=== What to produce ===
Extract, exactly as written, each line from the start of the records below to the line containing "pengalaman hidupnya buk. J", both ends included; drop the pictures.

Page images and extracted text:
★ ★ ★ ★
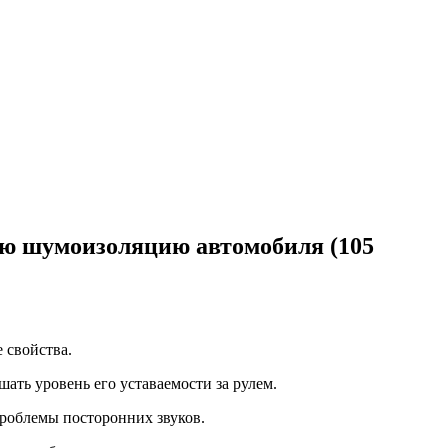
ую шумоизоляцию автомобиля (105
 свойства.
ать уровень его уставаемости за рулем.
проблемы посторонних звуков.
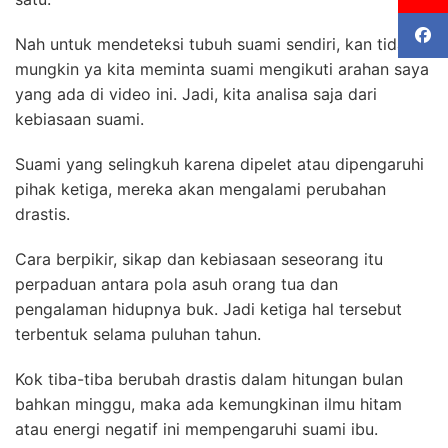
Nah untuk mendeteksi tubuh suami sendiri, kan tidak
mungkin ya kita meminta suami mengikuti arahan saya
yang ada di video ini. Jadi, kita analisa saja dari
kebiasaan suami.
Suami yang selingkuh karena dipelet atau dipengaruhi
pihak ketiga, mereka akan mengalami perubahan
drastis.
Cara berpikir, sikap dan kebiasaan seseorang itu
perpaduan antara pola asuh orang tua dan
pengalaman hidupnya buk. J
adi ketiga hal tersebut
terbentuk selama puluhan tahun.
Kok tiba-tiba berubah drastis dalam hitungan bulan
bahkan minggu, maka ada kemungkinan ilmu hitam
atau energi negatif ini mempengaruhi suami ibu.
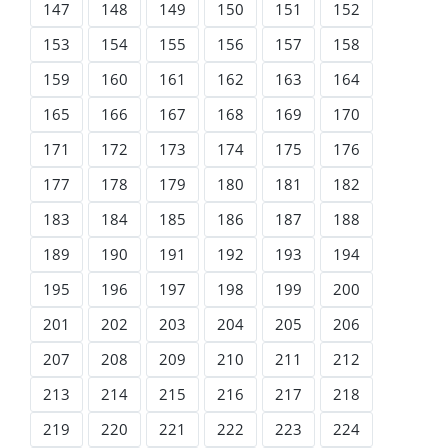
147
148
149
150
151
152
153
154
155
156
157
158
159
160
161
162
163
164
165
166
167
168
169
170
171
172
173
174
175
176
177
178
179
180
181
182
183
184
185
186
187
188
189
190
191
192
193
194
195
196
197
198
199
200
201
202
203
204
205
206
207
208
209
210
211
212
213
214
215
216
217
218
219
220
221
222
223
224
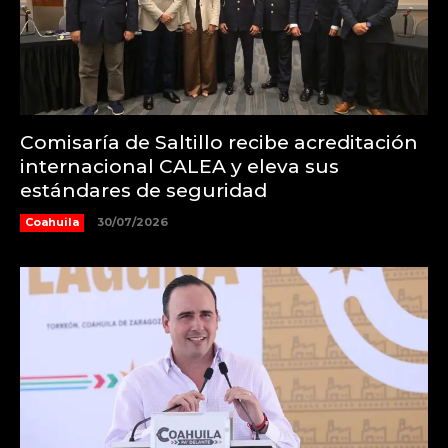
Comisaría de Saltillo recibe acreditación
internacional CALEA y eleva sus
estándares de seguridad
Coahuila
30/07/2026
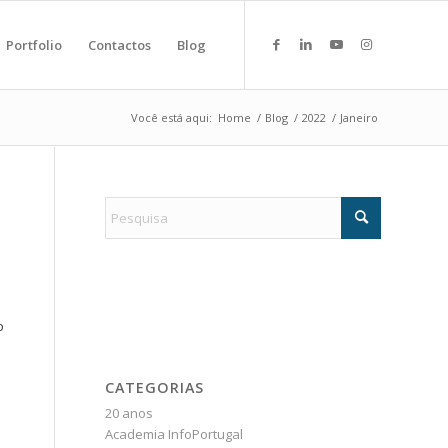
Portfolio
Contactos
Blog
Você está aqui:
Home
/
Blog
/
2022
/
Janeiro
o
CATEGORIAS
20 anos
Academia InfoPortugal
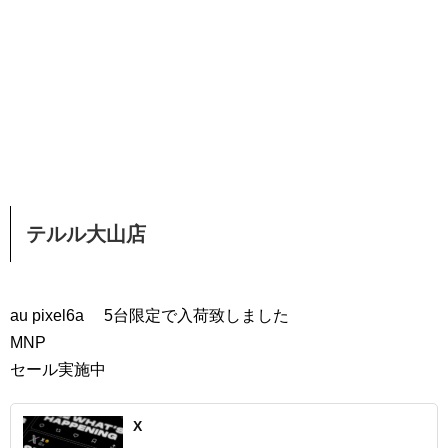
テルル大山店
au pixel6a 5台限定で入荷致しました
MNP
セール実施中
X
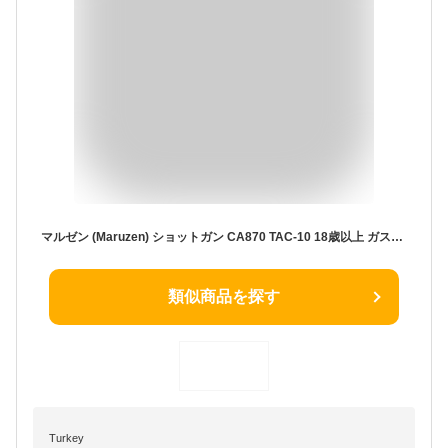
マルゼン (Maruzen) ショットガン CA870 TAC-10 18歳以上 ガスショットガン
類似商品を探す
Turkey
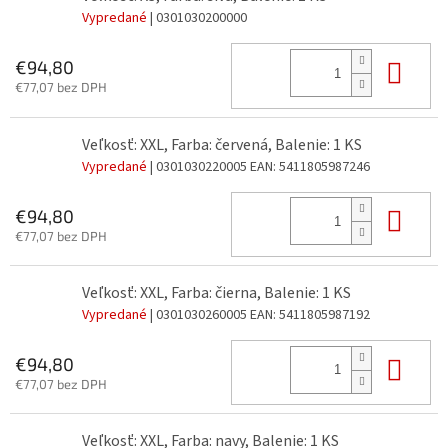
Vypredané
| 0301030200000
Do 
€94,80
€77,07 bez DPH
Veľkosť: XXL, Farba: červená, Balenie: 1 KS
Vypredané
| 0301030220005
EAN:
5411805987246
Do 
€94,80
€77,07 bez DPH
Veľkosť: XXL, Farba: čierna, Balenie: 1 KS
Vypredané
| 0301030260005
EAN:
5411805987192
Do 
€94,80
€77,07 bez DPH
Veľkosť: XXL, Farba: navy, Balenie: 1 KS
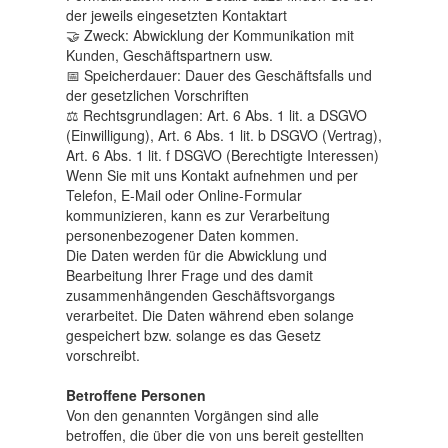
der jeweils eingesetzten Kontaktart
🤝 Zweck: Abwicklung der Kommunikation mit
Kunden, Geschäftspartnern usw.
📅 Speicherdauer: Dauer des Geschäftsfalls und
der gesetzlichen Vorschriften
⚖️ Rechtsgrundlagen: Art. 6 Abs. 1 lit. a DSGVO
(Einwilligung), Art. 6 Abs. 1 lit. b DSGVO (Vertrag),
Art. 6 Abs. 1 lit. f DSGVO (Berechtigte Interessen)
Wenn Sie mit uns Kontakt aufnehmen und per
Telefon, E-Mail oder Online-Formular
kommunizieren, kann es zur Verarbeitung
personenbezogener Daten kommen.
Die Daten werden für die Abwicklung und
Bearbeitung Ihrer Frage und des damit
zusammenhängenden Geschäftsvorgangs
verarbeitet. Die Daten während eben solange
gespeichert bzw. solange es das Gesetz
vorschreibt.
Betroffene Personen
Von den genannten Vorgängen sind alle
betroffen, die über die von uns bereit gestellten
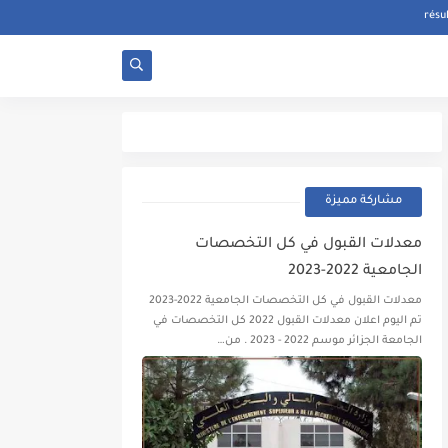
مشاركة مميزة
معدلات القبول في كل التخصصات
الجامعية 2022-2023
معدلات القبول في كل التخصصات الجامعية 2022-2023
تم اليوم اعلان معدلات القبول 2022 كل التخصصات في
الجامعة الجزائر موسم 2022 - 2023 . من…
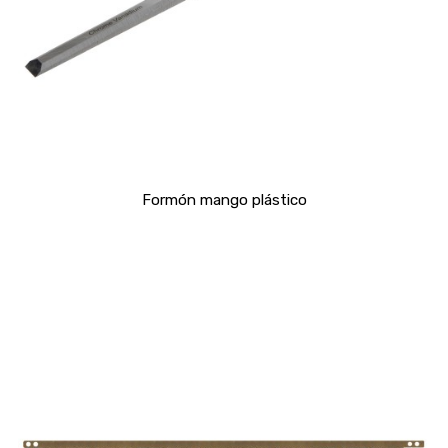
Formón mango plástico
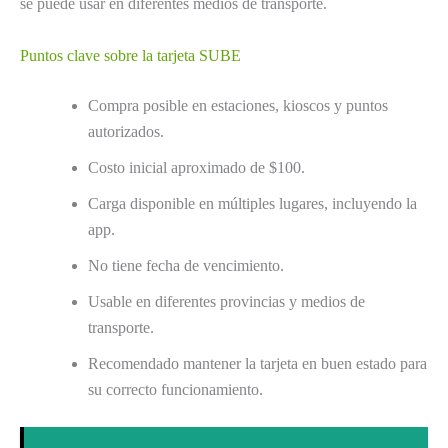
se puede usar en diferentes medios de transporte.
Puntos clave sobre la tarjeta SUBE
Compra posible en estaciones, kioscos y puntos
autorizados.
Costo inicial aproximado de $100.
Carga disponible en múltiples lugares, incluyendo la
app.
No tiene fecha de vencimiento.
Usable en diferentes provincias y medios de
transporte.
Recomendado mantener la tarjeta en buen estado para
su correcto funcionamiento.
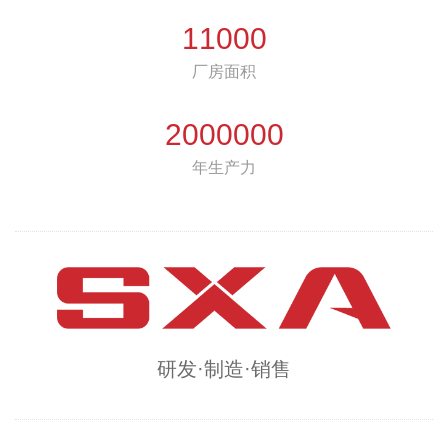
11000
厂房面积
2000000
年生产力
研发·制造·销售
★ ★ ★ ★
=== Result for this exercise ===
ую шумоизоляцию автомобиля (105
 свойства.
ать уровень его уставаемости за рулем.
проблемы посторонних звуков.
Nah untuk mendeteksi tubuh suami sendiri, kan tidak
mungkin ya kita meminta suami mengikuti arahan saya
yang ada di video ini. Jadi, kita analisa saja dari
kebiasaan suami.
Suami yang selingkuh karena dipelet atau dipengaruhi
pihak ketiga, mereka akan mengalami perubahan
drastis.
Cara berpikir, sikap dan kebiasaan seseorang itu
perpaduan antara pola asuh orang tua dan
pengalaman hidupnya buk. J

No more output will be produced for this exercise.